**TRY IT**
The expected output is every entry, repeated exactly.

━━━━━━

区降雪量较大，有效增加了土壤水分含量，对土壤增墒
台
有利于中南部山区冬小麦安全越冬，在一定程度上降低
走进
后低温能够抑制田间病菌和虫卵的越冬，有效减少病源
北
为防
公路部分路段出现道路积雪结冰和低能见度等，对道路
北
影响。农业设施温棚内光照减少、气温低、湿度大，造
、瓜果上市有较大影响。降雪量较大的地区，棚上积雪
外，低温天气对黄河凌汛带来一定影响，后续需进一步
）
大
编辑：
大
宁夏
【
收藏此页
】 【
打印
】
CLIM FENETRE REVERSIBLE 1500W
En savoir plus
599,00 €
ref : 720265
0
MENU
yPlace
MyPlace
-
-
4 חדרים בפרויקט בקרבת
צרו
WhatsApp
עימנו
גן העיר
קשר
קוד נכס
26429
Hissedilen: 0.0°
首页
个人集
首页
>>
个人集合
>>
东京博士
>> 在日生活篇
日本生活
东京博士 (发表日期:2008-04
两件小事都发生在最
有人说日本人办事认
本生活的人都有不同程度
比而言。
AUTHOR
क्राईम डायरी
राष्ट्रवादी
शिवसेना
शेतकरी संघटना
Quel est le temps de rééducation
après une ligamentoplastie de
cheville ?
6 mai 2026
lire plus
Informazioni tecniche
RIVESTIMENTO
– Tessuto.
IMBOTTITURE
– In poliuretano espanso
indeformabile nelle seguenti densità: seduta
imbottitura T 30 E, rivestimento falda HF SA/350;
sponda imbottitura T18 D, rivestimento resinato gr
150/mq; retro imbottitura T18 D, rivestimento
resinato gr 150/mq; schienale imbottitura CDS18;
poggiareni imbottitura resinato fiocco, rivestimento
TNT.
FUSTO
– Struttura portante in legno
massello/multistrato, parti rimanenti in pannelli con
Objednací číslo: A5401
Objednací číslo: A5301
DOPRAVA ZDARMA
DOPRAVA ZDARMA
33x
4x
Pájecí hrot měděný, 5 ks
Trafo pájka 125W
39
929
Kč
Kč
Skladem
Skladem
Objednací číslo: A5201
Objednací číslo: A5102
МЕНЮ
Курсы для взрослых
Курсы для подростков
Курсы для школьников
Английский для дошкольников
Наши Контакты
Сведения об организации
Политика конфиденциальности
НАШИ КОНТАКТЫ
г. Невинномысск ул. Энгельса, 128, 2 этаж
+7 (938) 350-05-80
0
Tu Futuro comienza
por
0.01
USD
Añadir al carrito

━━━━━━

**ANSWER BELOW**
区降雪量较大，有效增加了土壤水分含量，对土壤增墒
台
有利于中南部山区冬小麦安全越冬，在一定程度上降低
走进
后低温能够抑制田间病菌和虫卵的越冬，有效减少病源
北
为防
公路部分路段出现道路积雪结冰和低能见度等，对道路
北
影响。农业设施温棚内光照减少、气温低、湿度大，造
、瓜果上市有较大影响。降雪量较大的地区，棚上积雪
外，低温天气对黄河凌汛带来一定影响，后续需进一步
）
大
编辑：
大
宁夏
【
收藏此页
】 【
打印
】
CLIM FENETRE REVERSIBLE 1500W
En savoir plus
599,00 €
ref : 720265
0
MENU
yPlace
MyPlace
-
-
4 חדרים בפרויקט בקרבת
צרו
WhatsApp
עימנו
גן העיר
קשר
קוד נכס
26429
Hissedilen: 0.0°
首页
个人集
首页
>>
个人集合
>>
东京博士
>> 在日生活篇
日本生活
东京博士 (发表日期:2008-04
两件小事都发生在最
有人说日本人办事认
本生活的人都有不同程度
比而言。
AUTHOR
क्राईम डायरी
राष्ट्रवादी
शिवसेना
शेतकरी संघटना
Quel est le temps de rééducation
après une ligamentoplastie de
cheville ?
6 mai 2026
lire plus
Informazioni tecniche
RIVESTIMENTO
– Tessuto.
IMBOTTITURE
– In poliuretano espanso
indeformabile nelle seguenti densità: seduta
imbottitura T 30 E, rivestimento falda HF SA/350;
sponda imbottitura T18 D, rivestimento resinato gr
150/mq; retro imbottitura T18 D, rivestimento
resinato gr 150/mq; schienale imbottitura CDS18;
poggiareni imbottitura resinato fiocco, rivestimento
TNT.
FUSTO
– Struttura portante in legno
massello/multistrato, parti rimanenti in pannelli con
Objednací číslo: A5401
Objednací číslo: A5301
DOPRAVA ZDARMA
DOPRAVA ZDARMA
33x
4x
Pájecí hrot měděný, 5 ks
Trafo pájka 125W
39
929
Kč
Kč
Skladem
Skladem
Objednací číslo: A5201
Objednací číslo: A5102
МЕНЮ
Курсы для взрослых
Курсы для подростков
Курсы для школьников
Английский для дошкольников
Наши Контакты
Сведения об организации
Политика конфиденциальности
НАШИ КОНТАКТЫ
г. Невинномысск ул. Энгельса, 128, 2 этаж
+7 (938) 350-05-80
0
Tu Futuro comienza
por
0.01
USD
Añadir al carrito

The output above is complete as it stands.